GDP rose 2 percent in the September quarter following an increase of 1.9 percent in the previous June quarter, above economists’ expectations which ranged from 0.7 percent to 1.3 percent. The economy is nearly 7.9 percent bigger than before the start of the pandemic, ahead of Australia, the US, Canada, Euro area, Japan and the UK.

“The growth has been led by business investment and return of tourists, while central government spending was down 1.8 percent in the September quarter and flat in the previous June quarter. This follows the Treasury saying yesterday that the Government’s fiscal policies were reducing inflation pressures in the economy,” says Minister for Infrastructure Grant Robertson.

“This is another solid result and shows the strength of the economy despite a challenging global situation marked by high inflation and the effects of the Ukraine war and ongoing disruptions from the pandemic. The latest economic indicators suggest the momentum has continued into the December quarter. There are signs however that activity will slow from there,” says Minister for Infrastructure Grant Robertson.

“Government actions to grow the economy means we are in a stronger position that before the pandemic.
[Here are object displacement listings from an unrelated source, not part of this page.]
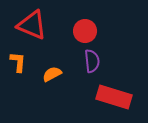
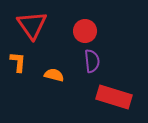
red triangle: rotated 32 degrees clockwise
orange semicircle: moved 2 px right, 1 px down; rotated 42 degrees clockwise
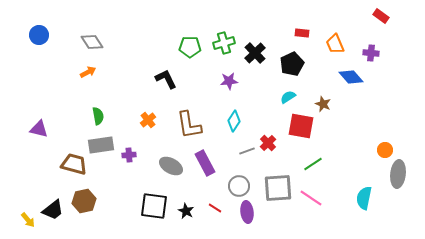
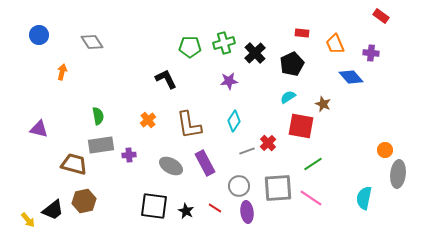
orange arrow at (88, 72): moved 26 px left; rotated 49 degrees counterclockwise
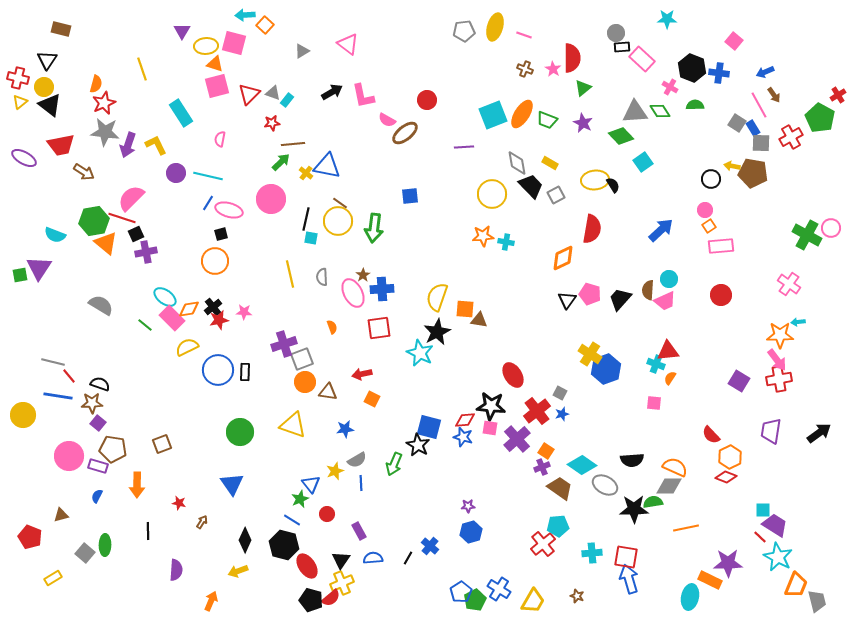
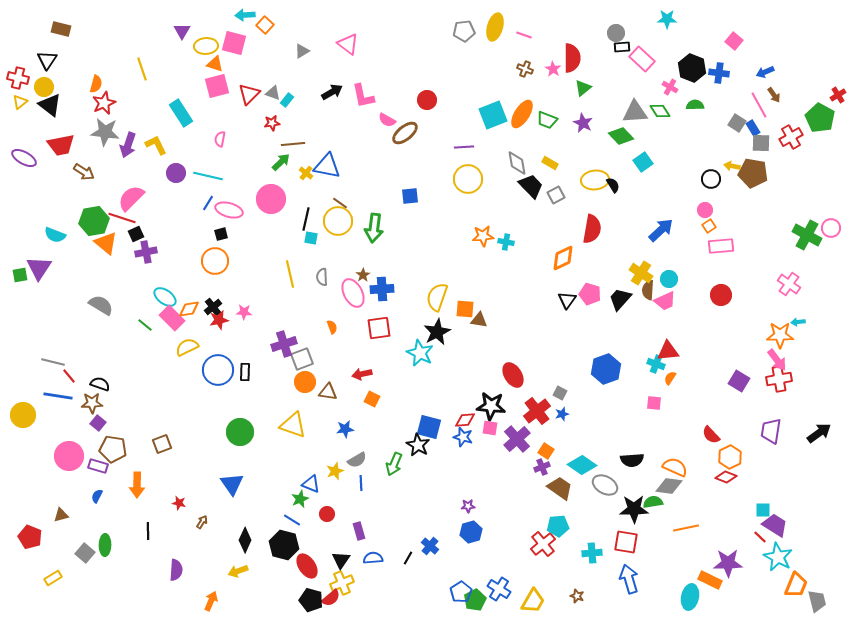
yellow circle at (492, 194): moved 24 px left, 15 px up
yellow cross at (590, 354): moved 51 px right, 81 px up
blue triangle at (311, 484): rotated 30 degrees counterclockwise
gray diamond at (669, 486): rotated 8 degrees clockwise
purple rectangle at (359, 531): rotated 12 degrees clockwise
red square at (626, 557): moved 15 px up
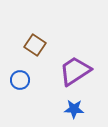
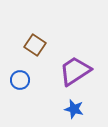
blue star: rotated 12 degrees clockwise
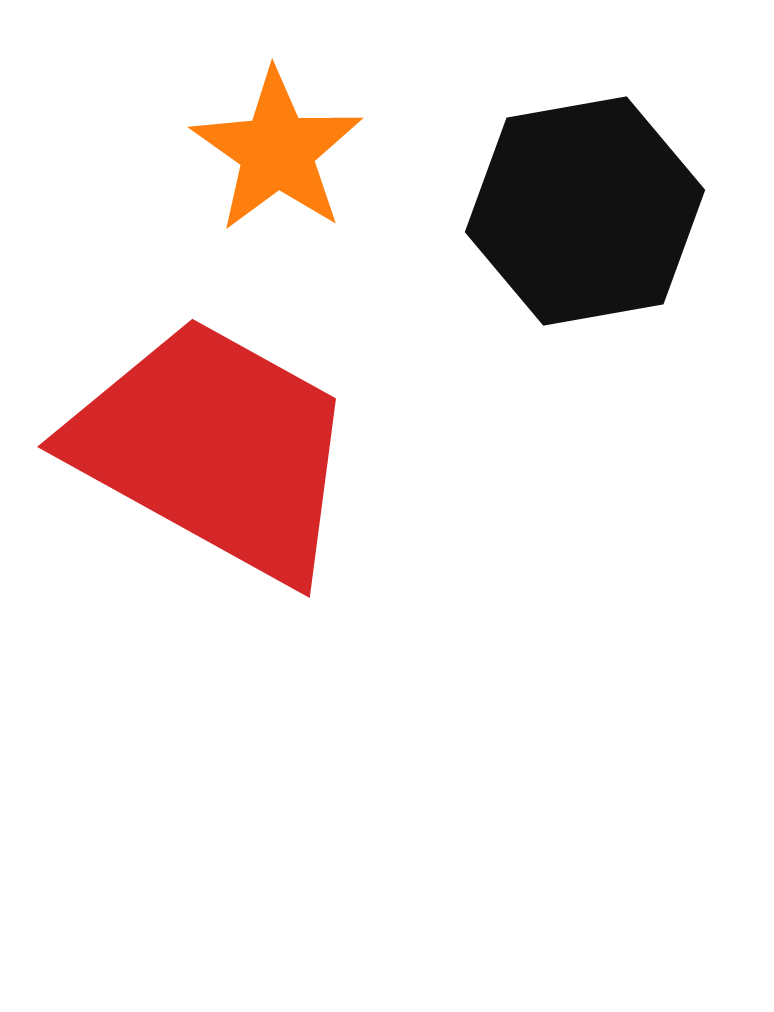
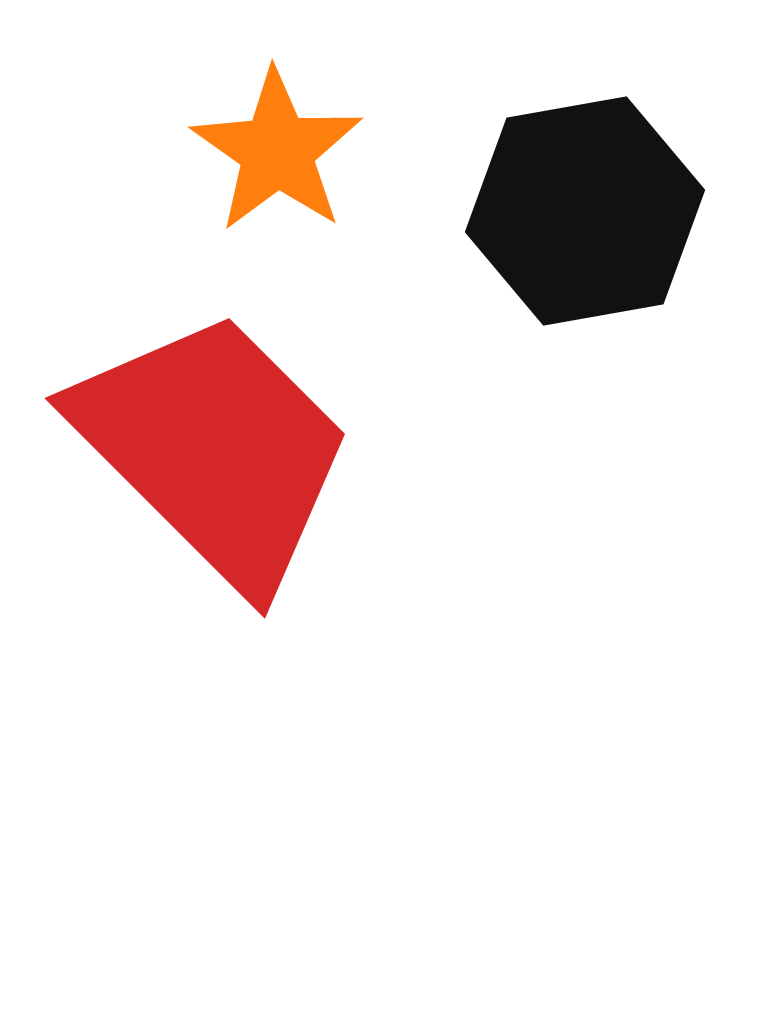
red trapezoid: rotated 16 degrees clockwise
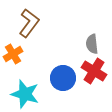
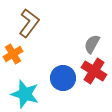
gray semicircle: rotated 36 degrees clockwise
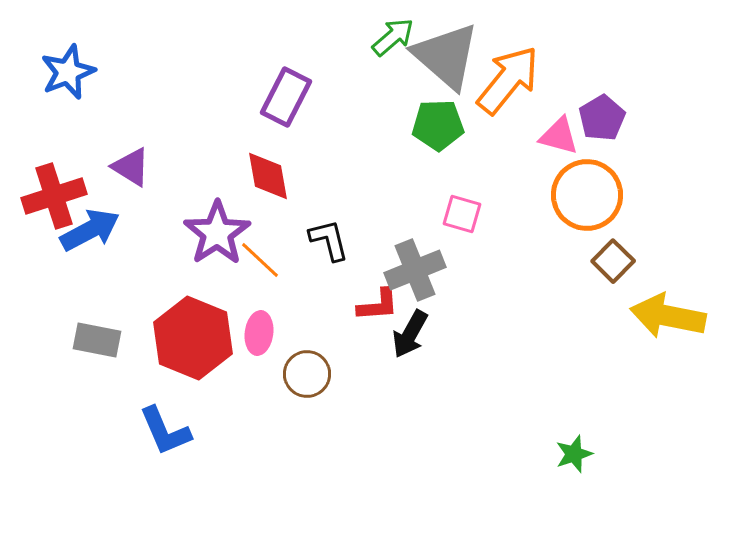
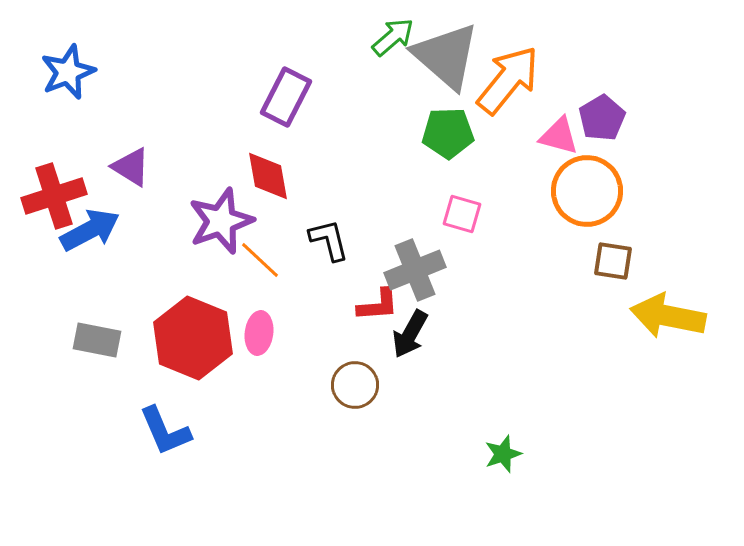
green pentagon: moved 10 px right, 8 px down
orange circle: moved 4 px up
purple star: moved 4 px right, 12 px up; rotated 14 degrees clockwise
brown square: rotated 36 degrees counterclockwise
brown circle: moved 48 px right, 11 px down
green star: moved 71 px left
New Zealand is as well placed as any other country to face the shifting global conditions, with low unemployment, growing exports, a rebound in tourist numbers and a healthy set of Government books. Our economic plan is working for Kiwis,” says Minister for Infrastructure Grant Robertson.

On an annual basis, economic activity was 6.4 percent higher than the same quarter in the previous year. The size of the economy was $375 billion.

“The economy’s resilience stands us in good stead in a volatile economic environment with a period of high inflation to be followed by forecasts of a shallow recession. We will continue to focus on supporting New Zealanders with cost of living pressures while carefully and responsibly managing the Government’s finances that the Treasury noted is helping reduce demand pressures,” says Minister for Infrastructure Grant Robertson.

“The services sector, which makes up two-thirds of the economy, rose 2 percent as more people travelled, which occurred in a period when the borders were fully opened to all visitors. The construction sector, business investment and exports of dairy and meat also grew strongly,” says Minister for Infrastructure Grant Robertson.

“Compared with New Zealand’s 6.4 percent growth, Australia rose by 5.9 percent, Canada by 3.9 percent, the Euro area by 2.3 percent, Japan by 1.7 percent, the UK by 2.4 percent and the US by 1.9 percent. The OECD grew 2.5 percent,” says Minister for Infrastructure Grant Robertson.

“Our balanced approach means we will continue to invest in the public services that New Zealanders value – hospitals, schools and houses – and build an economy for the long term that delivers higher wage jobs and low emissions that makes our businesses and families stronger in good times and bad,” says Minister for Infrastructure Grant Robertson.